Directed by: Ron Howard
Written by: Akiva Goldsman
Starring: Russel Crowe
A Beautiful Mind tells the story of the schizophrenic Professor John Nash, mathematical genius and Economics Nobel laureate. The film is a prime example of the problem with the biopic genre; they fail to break free from a very “and then, and then” structure. The problem with the film is not in the performances or nature of the story but in its actual writing.
A Beautiful Mind is a good film, but it’s one of those film which deserves to be so much better than it actually is. Except for a stellar performance by Crowe, everything else in the film seemed to fall short of the potential that the story was calling for. A Beautiful Mind is one of those films which benefits from the viewer knowing what they are watching before hand. As a first time viewer I knew nothing about the plot, film or story of John Nash. This made the slight twist (it’s more of a reveal if you know Nash is schizophrenic) quite surprising and thus enjoyable. But once this turn was made in the plot, there was very little excitement or intrigue. The plot bumbles along until the final resolution, which is admittedly heart warming and satisfying.

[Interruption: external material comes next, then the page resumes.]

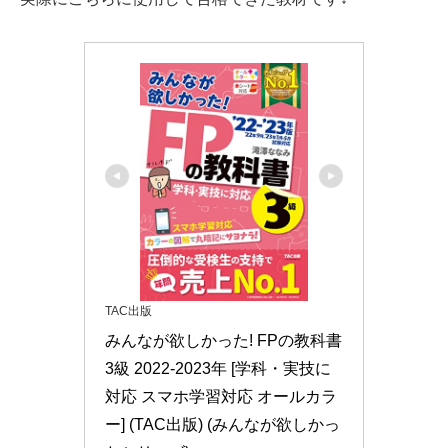
TAC出版
みんなが欲しかった! FPの教科書 
3級 2022-2023年 [学科・実技に
対応 スマホ学習対応 オールカラ
ー] (TAC出版) (みんなが欲しかっ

Russel Crowe plays the role of the socially awkward and mathematically obsessed Princeton scholar. His performance is a brilliant display of sincerity and believability. Crowe’s performance captured my attention and drew me in to the character. I quickly became intrigued by the awkward young Nash. However as the film progressed I moved from feeling curious to feeling genuinely sympathetic and concerned for him. Such a performances was necessary if there was to be any degree of success to the film. The viewer is plunged into a pit of frustration and disappointment each time Nash begins to lapse into his schizophrenic moments. This ability to control an audience and take them on an emotional journey is testament to the skill of the actor.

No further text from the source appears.